This week we’re back to an “A vs B” blog, which I love because the format fits so nicely with my way of explaining things and the nature of a weekly blog, where I share quick insights into various aspects of family wealth transitions.
There’s also a cool back story to the genesis of this idea, and, to top it all off, it involves a couple of tools that we don’t use every day.
Let’s get into the way this came up for me first, and go from there.
Searching for a Family Champion
About six months ago, I was looking for someone who fit the bill of a “family champion”, as I was planning, along with colleague Joshua Nacht, to lead a breakout session at this summer’s Rendez Vous of the Purposeful Planning Institute.
I should probably direct you to a blog I wrote around that time on the subject of the Family Champion, which is a term that still is not as well known as it should be.
It was as a result of our search for someone to join us at the conference to better explain and demonstrate this concept and role that we came upon the perfect specimen.
Because people from business families typically prefer not to be written about in random blogs, I’m going to refer to the young woman we found (and co-opted) simply as “Terry” (not her real name).
Champions Are Motivated
It shouldn’t surprise anyone to learn that a family champion, like anyone who wears the title “champion”, not coincidentally, is typically a very motivated person.
When Joshua and I had our first Zoom call with Terry to start planning the details of our session, Terry impressed us both with her story about how she emerged and evolved into the champion role in her business family.

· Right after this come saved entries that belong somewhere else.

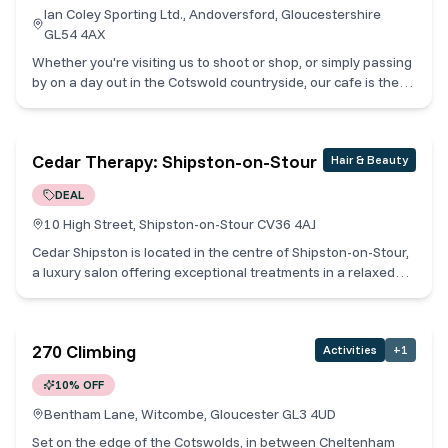
Ian Coley Sporting Ltd., Andoversford, Gloucestershire
GL54 4AX
Whether you're visiting us to shoot or shop, or simply passing
by on a day out in the Cotswold countryside, our cafe is the
perfect place to rest and refuel. Open Tuesday - Saturday
from 9 am to 5 pm* our café offers a relaxed atmosphere,
where you can enjoy a delectable array of hearty breakfasts,
Cedar Therapy: Shipston-on-Stour
Hair & Beauty
lunches, mouth-watering cakes and freshly brewed
FIRE+FLOW coffee. Cotswold Collective Members receive one
DEAL
free refill when they buy a coffee.
10 High Street, Shipston-on-Stour CV36 4AJ
Cedar Shipston is located in the centre of Shipston-on-Stour,
a luxury salon offering exceptional treatments in a relaxed
and friendly environment. Providing a relaxing oasis in the
heart of the busy market town, an extensive range of
premium treatments is on offer from the finest international
270 Climbing
Activities
+
1
brands. Unwind and rejuvenate in the luxurious surroundings,
allowing one of our expertly trained therapists to guide you
10% OFF
through the treatment menu and create a uniquely indulgent
experience, specifically tailored to your individual needs and
Bentham Lane, Witcombe, Gloucester GL3 4UD
concerns. The luxury brands used in our treatments can be
Set on the edge of the Cotswolds, in between Cheltenham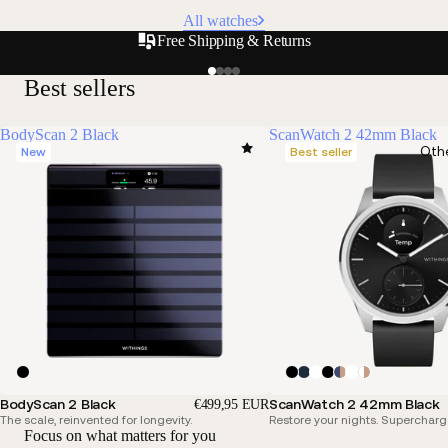
All watches
Free Shipping & Returns
Best sellers
BodyScan 2 Black
ScanWatch 2 42mm Black
Oth
New
Best seller
BodyScan 2 Black
ScanWatch 2 42mm Black
€499,95 EUR
The scale, reinvented for longevity.
Restore your nights. Supercharg
Focus on what matters for you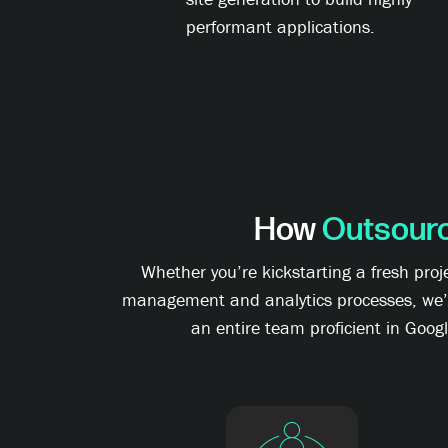
performant applications.
How
Outsour
Whether you’re kickstarting a fresh pro
management and analytics processes, we’ve 
an entire team proficient in Goog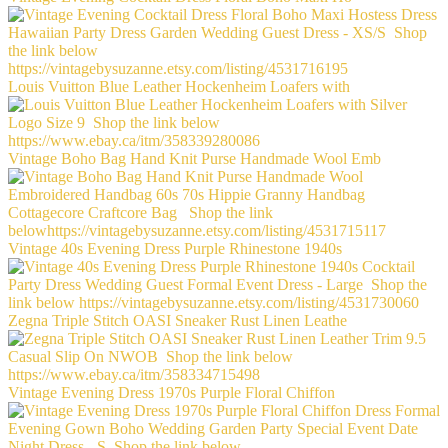
Louis Vuitton Blue Leather Hockenheim Loafers with
Vintage Boho Bag Hand Knit Purse Handmade Wool Emb
Vintage 40s Evening Dress Purple Rhinestone 1940s
Zegna Triple Stitch OASI Sneaker Rust Linen Leathe
Vintage Evening Dress 1970s Purple Floral Chiffon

She shared some stories about how when she first began to ask questions of others in her family, and in the business, about how things were set up and how they were being run, she actually had a bit of a “sledgehammer” approach.
I love a great metaphor, so this one really resonated with me, and I made a note of it to make sure that she would mention it during the presentation. (I also made a note about it as a blog topic)
But the metaphor, as I would soon find out, was not yet complete.
Evolution to a Calmer Approach
As Terry continued to detail the progress she has made over the years at becoming a more effective family champion, she shared that she had to learn to soften her approach over time.
“Now, I find that the “chisel” can be much more effective than the “sledgehammer”” she said.
That combo metaphor just has to become a blog post, I thought.
Many Tools in Every Toolbox
My love of great metaphors is only enhanced when they also conjure up blog posts from the past, such as this one: The Tradesman and the Toolbox.
That blog was about how the person wielding the tool is usually a more important component in the success of the mission than the tools themselves. And this is also the case for Terry.
It wasn’t that the chisel she was now deploying was sharper, or better constructed, it was that her approach to the task had her evolve to a place where she now recognized that using a chisel was a more appropriate tool than the sledgehammer that she had chosen at the outset of her journey.
One Tool Is Rarely Sufficient
This also brings up the question about the sequence and selection of tools. Had Terry started out with just a chisel, we can be almost certain that she wouldn’t be where she is now, because at the beginning, the sledgehammer served its purpose.
Likewise, had she continued to swing the sledgehammer and never switched to a softer, more meticulous approach, I have no doubt that she would have run into different problems, and have only herself to blame.
Focus on the Process, Not the Content
She used different tools along the way, and will certainly need to deploy others going forward for optimal success.
Being proficient with the tools, and knowing when to use each, are more important than many realize.